Vampire spam

I think that we are in the calm before the spam storm. It could get a lot worse. Here's how:
Spam is mostly annoying right now because it is the McDonalds of the Internet, clogging the arteries and stopping the good stuff from getting through. Spam is annoying although it can be a little dangerous when it carries a viral payload.
Now imagine that a spambot can harvest your contact list that many of you (not me) give freely to sites like Plaxo or Linkedin. Perhaps it also sucks down some email headers seeing who you talk to. The bot now has an idea of who emails you frequently enough to be of interest along with your inner circle of friends, acquaintances and drug dealers. Now this is a bigger leap, but if the bot can guess who you are in the real world (thanks sig files), it can correlate your online identity (email address) to your relationship web of friends and acquaintances and tie the whole mess to your real world identity. Once that happens, it's trivial to enhance the report by using Google and other pay sites and if cheap enough, add credit bureau, telephone information and DMV (motor vehicle bureau) records including pictures to the rapidly increasing dossier.

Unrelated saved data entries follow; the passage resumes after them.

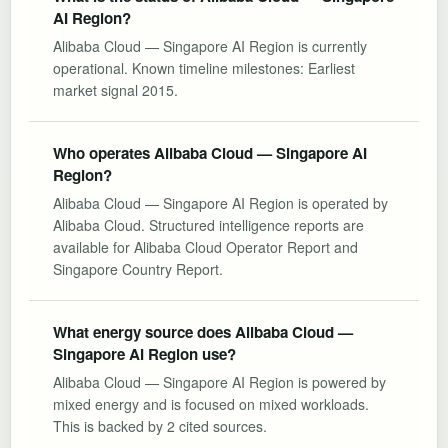
AI Region?
Alibaba Cloud — Singapore AI Region is currently
operational. Known timeline milestones: Earliest
market signal 2015.
Who operates Alibaba Cloud — Singapore AI
Region?
Alibaba Cloud — Singapore AI Region is operated by
Alibaba Cloud. Structured intelligence reports are
available for Alibaba Cloud Operator Report and
Singapore Country Report.
What energy source does Alibaba Cloud —
Singapore AI Region use?
Alibaba Cloud — Singapore AI Region is powered by
mixed energy and is focused on mixed workloads.
This is backed by 2 cited sources.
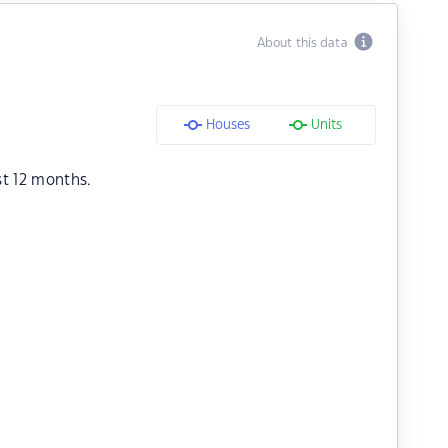
About this data
Houses
Units
st 12 months.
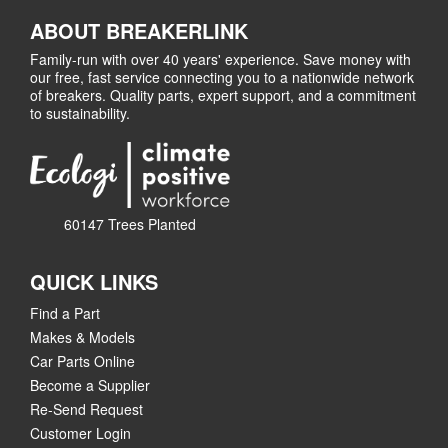
ABOUT BREAKERLINK
Family-run with over 40 years' experience. Save money with
our free, fast service connecting you to a nationwide network
of breakers. Quality parts, expert support, and a commitment
to sustainability.
60147 Trees Planted
QUICK LINKS
Find a Part
Makes & Models
Car Parts Online
Become a Supplier
Re-Send Request
Customer Login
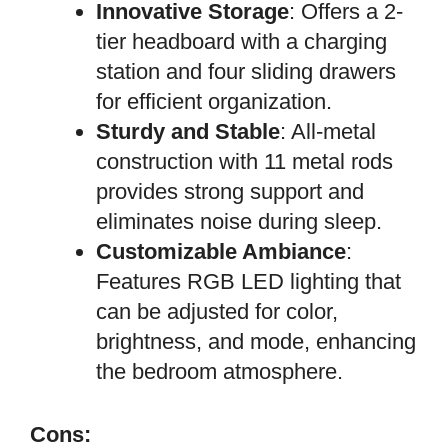
Innovative Storage
: Offers a 2-
tier headboard with a charging
station and four sliding drawers
for efficient organization.
Sturdy and Stable
: All-metal
construction with 11 metal rods
provides strong support and
eliminates noise during sleep.
Customizable Ambiance
:
Features RGB LED lighting that
can be adjusted for color,
brightness, and mode, enhancing
the bedroom atmosphere.
Cons:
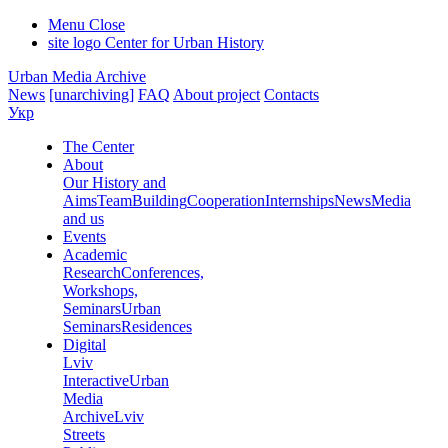
Menu
Close
site logo
Center for Urban History
Urban Media Archive
News
[unarchiving]
FAQ
About project
Contacts
Укр
The Center
About
Our History and
Aims
Team
Building
Cooperation
Internships
News
Media
and us
Events
Academic
Research
Conferences,
Workshops,
Seminars
Urban
Seminars
Residences
Digital
Lviv
Interactive
Urban
Media
Archive
Lviv
Streets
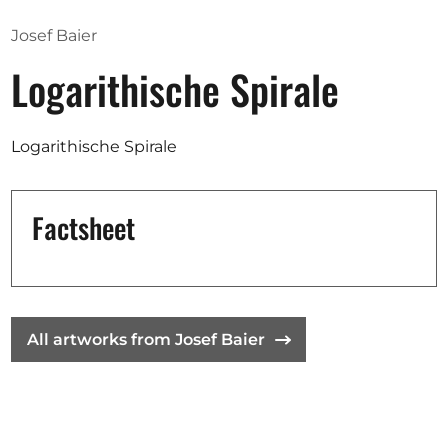
Josef Baier
Logarithische Spirale
Logarithische Spirale
Factsheet
All artworks from Josef Baier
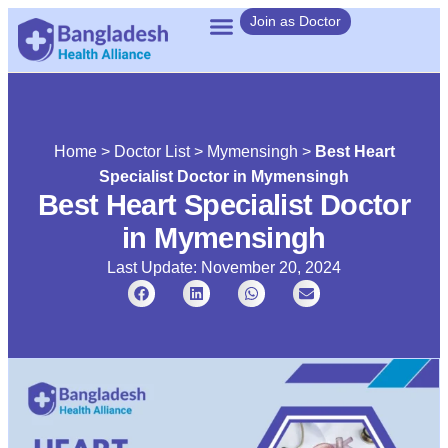
Join as Doctor
Home
>
Doctor List
>
Mymensingh
>
Best Heart
Specialist Doctor in Mymensingh
Best Heart Specialist Doctor
in Mymensingh
Last Update: November 20, 2024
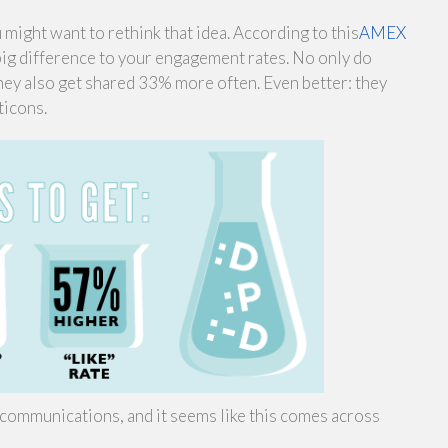
might want to rethink that idea. According to this
AMEX
big difference to your engagement rates. No only do
y also get shared 33% more often. Even better: they
ticons.
communications, and it seems like this comes across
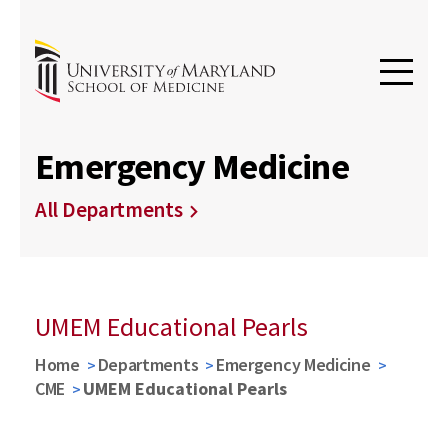
Emergency Medicine
All Departments
UMEM Educational Pearls
Home
Departments
Emergency Medicine
CME
UMEM Educational Pearls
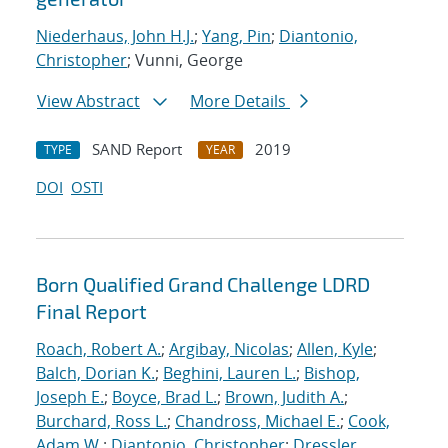
Niederhaus, John H.J.
;
Yang, Pin
;
Diantonio,
Christopher
; Vunni, George
View Abstract
More Details
SAND Report
2019
TYPE
YEAR
DOI
OSTI
Born Qualified Grand Challenge LDRD
Final Report
Roach, Robert A.
;
Argibay, Nicolas
;
Allen, Kyle
;
Balch, Dorian K.
;
Beghini, Lauren L.
;
Bishop,
Joseph E.
;
Boyce, Brad L.
;
Brown, Judith A.
;
Burchard, Ross L.
;
Chandross, Michael E.
;
Cook,
Adam W.
;
Diantonio, Christopher
;
Dressler,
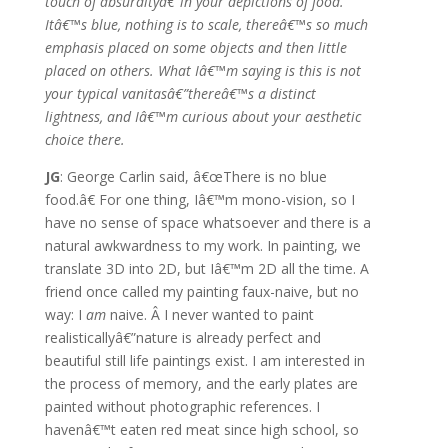
touch of absurdityâ€”in your depictions of food.
Itâ€™s blue, nothing is to scale, thereâ€™s so much
emphasis placed on some objects and then little
placed on others. What Iâ€™m saying is this is not
your typical vanitasâ€”thereâ€™s a distinct
lightness, and Iâ€™m curious about your aesthetic
choice there.
JG
: George Carlin said, â€œThere is no blue
food.â€ For one thing, Iâ€™m mono-vision, so I
have no sense of space whatsoever and there is a
natural awkwardness to my work. In painting, we
translate 3D into 2D, but Iâ€™m 2D all the time. A
friend once called my painting faux-naive, but no
way: I
am
naive. Â I never wanted to paint
realisticallyâ€”nature is already perfect and
beautiful still life paintings exist. I am interested in
the process of memory, and the early plates are
painted without photographic references. I
havenâ€™t eaten red meat since high school, so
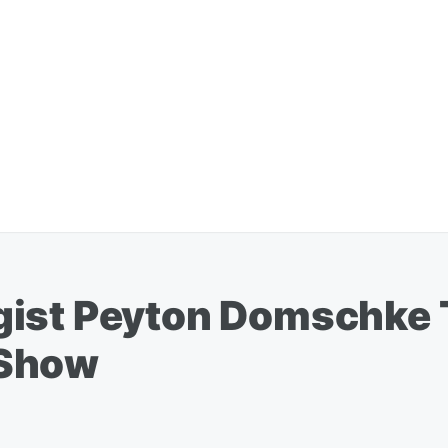
gist Peyton Domschke 
 Show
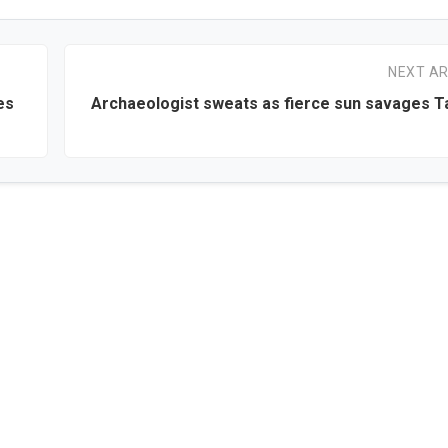
NEXT AR
es
Archaeologist sweats as fierce sun savages T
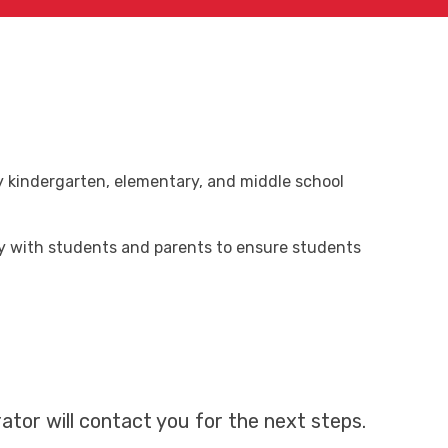
ry kindergarten, elementary, and middle school
ly with students and parents to ensure students
ator will contact you for the next steps.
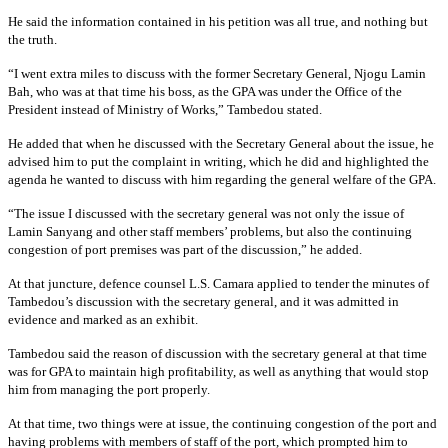
He said the information contained in his petition was all true, and nothing but
the truth.
“I went extra miles to discuss with the former Secretary General, Njogu Lamin
Bah, who was at that time his boss, as the GPA was under the Office of the
President instead of Ministry of Works,” Tambedou stated.
He added that when he discussed with the Secretary General about the issue, he
advised him to put the complaint in writing, which he did and highlighted the
agenda he wanted to discuss with him regarding the general welfare of the GPA.
“The issue I discussed with the secretary general was not only the issue of
Lamin Sanyang and other staff members’ problems, but also the continuing
congestion of port premises was part of the discussion,” he added.
At that juncture, defence counsel L.S. Camara applied to tender the minutes of
Tambedou’s discussion with the secretary general, and it was admitted in
evidence and marked as an exhibit.
Tambedou said the reason of discussion with the secretary general at that time
was for GPA to maintain high profitability, as well as anything that would stop
him from managing the port properly.
At that time, two things were at issue, the continuing congestion of the port and
having problems with members of staff of the port, which prompted him to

You might be thinking that this is paranoid--why would anyone spend the money to come after little old me? The answer is that it's not that much money; the beauty of automated bots is that they're free; more or less; you fire 'em and forget 'em. The computational cost is transferred to some poor yutz's PC that has been zombified by a previous viral spam. If you take over enough computers by rapid proliferation of a virus, you could build dossiers like this on pretty much everyone in the country in a couple of weeks. Of course it would take a huge pervasive security breach to infect a lot of computers at once. Vista upgrades anyone?
So what do we end up with? Absolutely personal spam. Spam sent from our friends and relatives. Maybe from our family and with subject lines and text that appear eerily personal. How do they do the last thing? Easy--you figure out the key words in a body of selected text like your scarfed up emails and pull out the significant nouns and verbs, drop them into a sentence generator and there you go.
Now how the hell do you stop that kind of spam? It's no longer zombies, now the spam is going to come back at us looking like its someone we know. It's vampire spam. And you know what? It will suck.